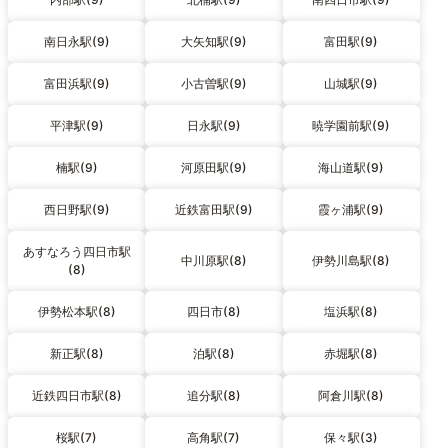
南日永駅(9)
大矢知駅(9)
富田駅(9)
富田浜駅(9)
小古曽駅(9)
山城駅(9)
平津駅(9)
日永駅(9)
暁学園前駅(9)
楠駅(9)
河原田駅(9)
海山道駅(9)
西日野駅(9)
近鉄富田駅(9)
霞ヶ浦駅(9)
あすなろう四日市駅
中川原駅(8)
伊勢川島駅(8)
(8)
伊勢松本駅(8)
四日市(8)
塩浜駅(8)
新正駅(8)
泊駅(8)
赤堀駅(8)
近鉄四日市駅(8)
追分駅(8)
阿倉川駅(8)
桜駅(7)
高角駅(7)
保々駅(3)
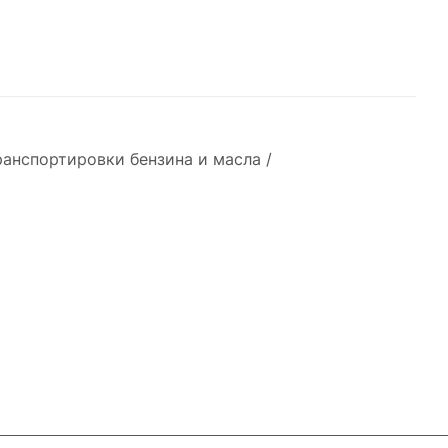
ранспортировки бензина и масла /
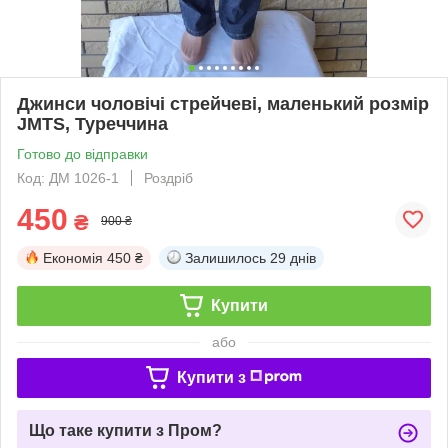
Джинси чоловічі стрейчеві, маленький розмір
JMTS, Туреччина
Готово до відправки
Код: ДМ 1026-1
Роздріб
450
₴
900 ₴
Економія
450 ₴
Залишилось
29 днів
Купити
або
Купити з
Що таке купити з Пром?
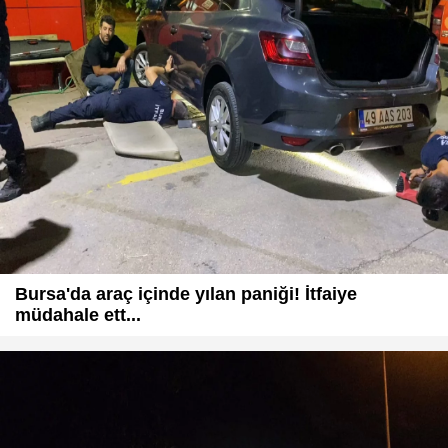
Bursa'da araç içinde yılan paniği! İtfaiye
müdahale ett...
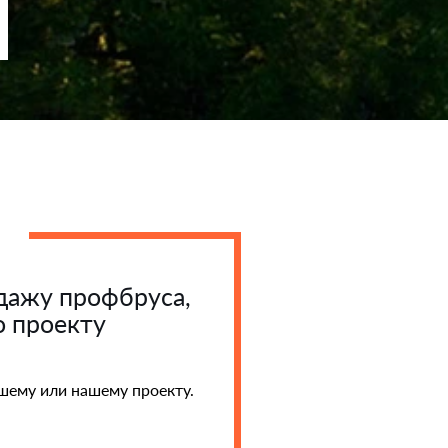
дажу профбруса,
о проекту
ашему или нашему проекту.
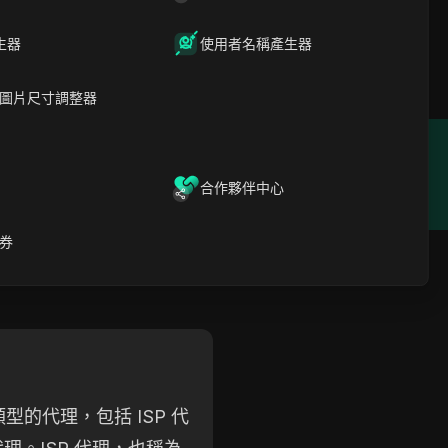
交媒體行銷、投注和網路爬蟲，
生器
使用者名稱產生器
接保證了可靠的性能。其個人儀
圖片尺寸調整器
位置
成立年份
合作夥伴中心
2018
券
種類型的代理，包括 ISP 代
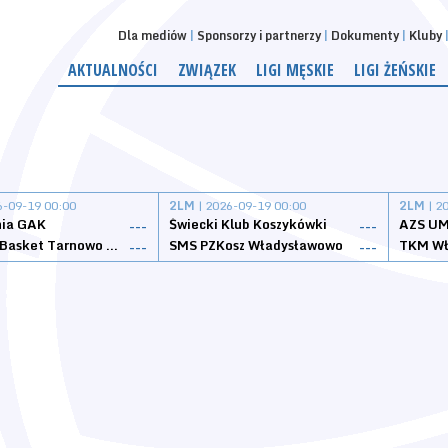
Dla mediów
Sponsorzy i partnerzy
Dokumenty
Kluby
AKTUALNOŚCI
ZWIĄZEK
LIGI MĘSKIE
LIGI ŻEŃSKIE
6-09-19 00:00
2LM
| 2026-09-19 00:00
2LM
| 2
nia GAK
Świecki Klub Koszykówki
AZS UM
---
---
Tarnovia Basket Tarnowo Podgórne
SMS PZKosz Władysławowo
TKM Wł
---
---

**Task goal:** Retype the records above exactly, leaving every picture out of your copy.

**Answer section:**
南日永駅(9)
大矢知駅(9)
富田駅(9)
富田浜駅(9)
小古曽駅(9)
山城駅(9)
平津駅(9)
日永駅(9)
暁学園前駅(9)
楠駅(9)
河原田駅(9)
海山道駅(9)
西日野駅(9)
近鉄富田駅(9)
霞ヶ浦駅(9)
あすなろう四日市駅
中川原駅(8)
伊勢川島駅(8)
(8)
伊勢松本駅(8)
四日市(8)
塩浜駅(8)
新正駅(8)
泊駅(8)
赤堀駅(8)
近鉄四日市駅(8)
追分駅(8)
阿倉川駅(8)
桜駅(7)
高角駅(7)
保々駅(3)
ранспортировки бензина и масла /
Джинси чоловічі стрейчеві, маленький розмір
JMTS, Туреччина
Готово до відправки
Код: ДМ 1026-1
Роздріб
450
₴
900 ₴
Економія
450 ₴
Залишилось
29 днів
Купити
або
Купити з
Що таке купити з Пром?
Bursa'da araç içinde yılan paniği! İtfaiye
müdahale ett...
дажу профбруса,
о проекту
ашему или нашему проекту.
交媒體行銷、投注和網路爬蟲，
生器
使用者名稱產生器
接保證了可靠的性能。其個人儀
圖片尺寸調整器
位置
成立年份
合作夥伴中心
2018
券
種類型的代理，包括 ISP 代
Dla mediów
Sponsorzy i partnerzy
Dokumenty
Kluby
AKTUALNOŚCI
ZWIĄZEK
LIGI MĘSKIE
LIGI ŻEŃSKIE
6-09-19 00:00
2LM
| 2026-09-19 00:00
2LM
| 2
nia GAK
Świecki Klub Koszykówki
AZS UM
---
---
Tarnovia Basket Tarnowo Podgórne
SMS PZKosz Władysławowo
TKM Wł
---
---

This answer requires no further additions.